(What to work on): All lines from the one containing "Segment every instance of **left" to the end of the entries below should be output exactly as they appear. No other lines should be output.

◆ ◆ ◆ ◆

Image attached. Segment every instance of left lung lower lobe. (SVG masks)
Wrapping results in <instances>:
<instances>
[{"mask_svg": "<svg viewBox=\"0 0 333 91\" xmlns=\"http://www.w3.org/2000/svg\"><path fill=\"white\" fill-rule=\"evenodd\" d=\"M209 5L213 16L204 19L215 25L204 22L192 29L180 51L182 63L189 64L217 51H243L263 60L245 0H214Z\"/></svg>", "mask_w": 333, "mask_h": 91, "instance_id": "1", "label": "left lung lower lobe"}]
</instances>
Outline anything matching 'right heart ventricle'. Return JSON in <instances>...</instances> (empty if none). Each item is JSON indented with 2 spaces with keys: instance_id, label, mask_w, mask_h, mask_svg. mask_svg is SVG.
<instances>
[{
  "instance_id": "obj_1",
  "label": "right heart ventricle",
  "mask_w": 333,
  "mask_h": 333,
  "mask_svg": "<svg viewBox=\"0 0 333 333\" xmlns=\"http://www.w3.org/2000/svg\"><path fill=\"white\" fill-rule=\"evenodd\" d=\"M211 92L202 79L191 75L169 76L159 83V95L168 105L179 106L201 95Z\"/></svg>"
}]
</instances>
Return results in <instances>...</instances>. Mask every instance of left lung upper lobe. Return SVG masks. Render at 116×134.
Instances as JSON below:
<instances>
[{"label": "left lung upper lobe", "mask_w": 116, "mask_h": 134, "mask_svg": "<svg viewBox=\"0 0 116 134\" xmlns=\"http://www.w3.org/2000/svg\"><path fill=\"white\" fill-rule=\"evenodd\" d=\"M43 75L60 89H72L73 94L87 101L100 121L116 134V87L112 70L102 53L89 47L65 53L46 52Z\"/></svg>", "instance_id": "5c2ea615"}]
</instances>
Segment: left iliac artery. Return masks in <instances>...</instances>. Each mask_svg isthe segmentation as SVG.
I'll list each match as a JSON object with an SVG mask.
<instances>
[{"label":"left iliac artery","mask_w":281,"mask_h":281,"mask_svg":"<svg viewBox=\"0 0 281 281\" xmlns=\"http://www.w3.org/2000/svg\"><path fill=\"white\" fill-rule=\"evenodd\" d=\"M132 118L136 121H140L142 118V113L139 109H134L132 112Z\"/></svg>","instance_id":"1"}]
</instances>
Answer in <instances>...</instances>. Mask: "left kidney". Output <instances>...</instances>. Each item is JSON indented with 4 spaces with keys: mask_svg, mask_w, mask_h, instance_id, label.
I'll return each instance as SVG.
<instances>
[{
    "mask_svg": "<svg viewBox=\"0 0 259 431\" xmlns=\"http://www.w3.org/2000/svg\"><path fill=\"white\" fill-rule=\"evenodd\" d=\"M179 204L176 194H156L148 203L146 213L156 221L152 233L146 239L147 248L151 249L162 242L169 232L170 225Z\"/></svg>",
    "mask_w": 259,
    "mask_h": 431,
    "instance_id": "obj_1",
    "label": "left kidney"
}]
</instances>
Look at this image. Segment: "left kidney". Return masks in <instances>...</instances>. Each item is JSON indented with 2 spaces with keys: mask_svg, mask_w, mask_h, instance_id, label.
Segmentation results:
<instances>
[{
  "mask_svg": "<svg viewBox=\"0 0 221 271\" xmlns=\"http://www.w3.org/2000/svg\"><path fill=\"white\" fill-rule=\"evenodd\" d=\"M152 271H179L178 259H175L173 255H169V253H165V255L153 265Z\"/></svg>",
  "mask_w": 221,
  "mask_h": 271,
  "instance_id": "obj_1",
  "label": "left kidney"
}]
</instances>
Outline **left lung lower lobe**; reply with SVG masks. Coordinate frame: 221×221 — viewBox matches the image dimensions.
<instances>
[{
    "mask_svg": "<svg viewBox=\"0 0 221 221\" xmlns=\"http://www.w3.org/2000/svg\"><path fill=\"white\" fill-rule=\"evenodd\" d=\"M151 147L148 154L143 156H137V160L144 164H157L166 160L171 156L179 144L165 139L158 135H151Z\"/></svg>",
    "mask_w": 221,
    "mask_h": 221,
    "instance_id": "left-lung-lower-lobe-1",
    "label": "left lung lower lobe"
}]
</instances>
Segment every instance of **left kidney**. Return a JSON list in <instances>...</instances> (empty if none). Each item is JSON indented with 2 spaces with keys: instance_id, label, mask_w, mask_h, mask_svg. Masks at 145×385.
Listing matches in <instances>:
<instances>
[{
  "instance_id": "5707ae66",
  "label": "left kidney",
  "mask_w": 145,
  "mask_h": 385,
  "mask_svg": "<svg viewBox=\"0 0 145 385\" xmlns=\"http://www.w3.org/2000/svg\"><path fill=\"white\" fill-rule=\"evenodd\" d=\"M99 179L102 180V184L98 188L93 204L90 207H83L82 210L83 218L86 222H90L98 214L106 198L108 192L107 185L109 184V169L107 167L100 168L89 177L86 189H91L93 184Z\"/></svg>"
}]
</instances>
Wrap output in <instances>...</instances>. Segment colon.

◆ ◆ ◆ ◆

(Answer space):
Segment every instance of **left kidney**. Return a JSON list in <instances>...</instances> (empty if none). Each item is JSON indented with 2 spaces with keys: instance_id, label, mask_w, mask_h, mask_svg. Masks at 145×385.
Listing matches in <instances>:
<instances>
[{
  "instance_id": "5707ae66",
  "label": "left kidney",
  "mask_w": 145,
  "mask_h": 385,
  "mask_svg": "<svg viewBox=\"0 0 145 385\" xmlns=\"http://www.w3.org/2000/svg\"><path fill=\"white\" fill-rule=\"evenodd\" d=\"M99 179L102 180V184L98 188L93 204L90 207H83L82 210L83 218L86 222H90L98 214L106 198L108 192L107 185L109 184V169L107 167L100 168L89 177L86 189H91L93 184Z\"/></svg>"
}]
</instances>
Wrap output in <instances>...</instances>. Segment colon.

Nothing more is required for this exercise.